中小企業や個人事業主などでも、新たな市場に参入しようとすることはありますよね。特に起業した直後は、どこも新規参入です。
こんなときに問題になるのが、価格設定をどうするかです。
スキミングとペネトレーション
一つの考え方は、高めの価格を設定するという方法です。販売価格を高くして、利益率を大きくするのです。この方法をスキミング戦略といったりします。
もう一つのやり方が、敢えて低めの価格にして、大量販売を目指すという考え方です。一気にシェアを取ってしまおうという考え方ですね。この方法をペネトレーション戦略と言います。
規模が小さい企業の場合は、能力的な問題がありますから、ペネトレーションは採り難い戦略でしょう。まあ、知識としては、2つの方法があることくらいは知っておいてもいいのでは無いでしょうか。
車の例が分かりやすい
このスキミングとペネトレーションの例としてよく使われるのが、自動車の歴史です。
最初、自動車と言うのは、受注生産のような形を取るのが一般的でした。金持ちを対象に、高い価格で販売していたのです。利益率も高く設定されていました。いわゆるスキミング戦略ですね。

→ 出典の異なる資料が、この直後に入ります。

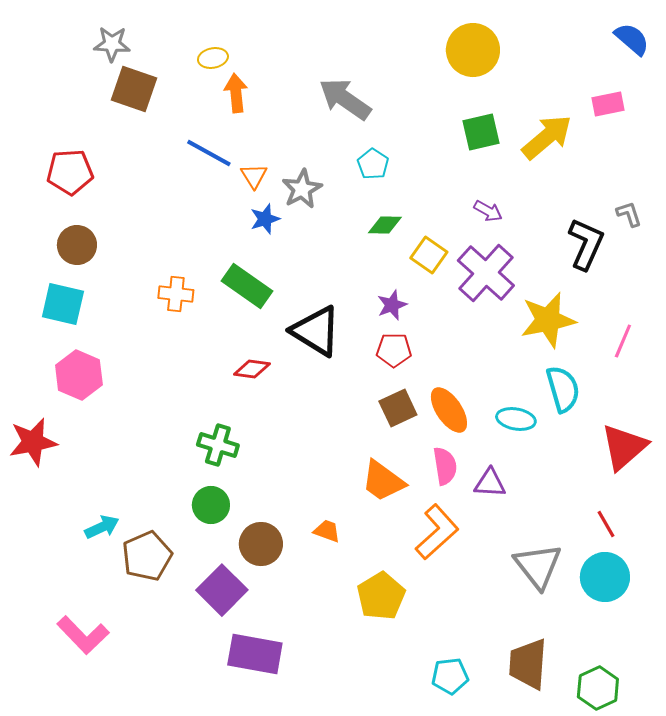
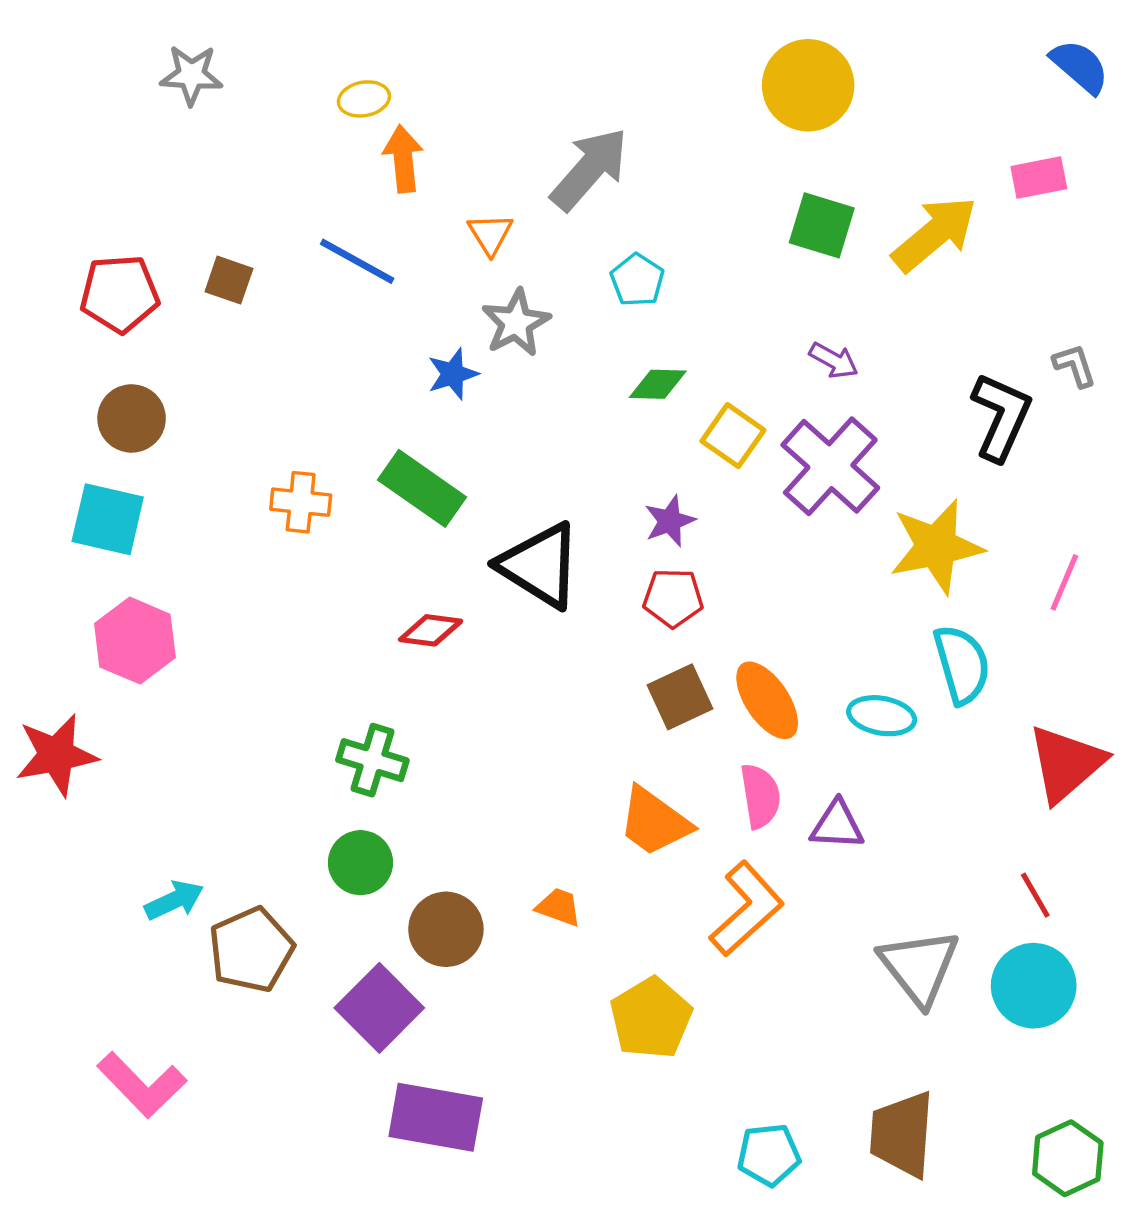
brown square: (134, 89) -> (229, 280), moved, size x0.6
gray arrow: (345, 99) -> (589, 169), turned 96
green square: (481, 132) -> (822, 225), turned 30
orange triangle: (254, 176) -> (490, 234), moved
green hexagon: (598, 688) -> (1068, 1158), moved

しかし、フォード社がT型フォードを安価な価格で発売し、自動車と言うのは一気に普及することになりました。これはペネトレーション戦略といって良いでしょう。フォード社は、一時は5割以上のシェアを持っていたそうです。
プロダクトライフサイクルと関連がある
スキミング戦略を採るべきか、ペネトレーション戦略を採るべきかは、実は以前ご紹介したプロダクト・ライフサイクル1 とも関連があります。
プロダクト・ライフサイクルというのは、全く新しい商品が生み出されてから消滅するまでのサイクルのことですね。最初はなかなか売れませんが、突然一気に売り上げが伸びる時期が来ます。その後売り上げが安定し、徐々に衰退していくというサイクルになるのが一般的です。
スキミング戦略は、このサイクルの初期にあたる商品では有効でしょう。まだ商品自体が良く知られていない時期に、高い価格で販売するのです。ポケベルから携帯電話(いわゆるガラケー)に移行するときも、こんな感じでしたね。最初は携帯電話の価格は、かなり高かったです。
ペネトレーション戦略は、その次の成長段階で使うと相性がいいようです。売り上げが伸びる時期に、価格を下げて一気にシェアを取ってしまおうという考え方です。これも携帯電話の例を思い出してみると、成長期には形態の本体価格を0円とか1円とかにして、シェアを取ることを考えていました。
ちなみにその後、携帯電話はガラケーという蔑称で呼ばれるようになり、スマホにシェアを奪われていきます。プロダクト・ライフサイクルでいうところの、衰退期に当たると考えられます。
こんなふうに、スキミング戦略とペネトレーション戦略は、プロダクト・ライフサイクルの考え方と非常に相性が良いのです。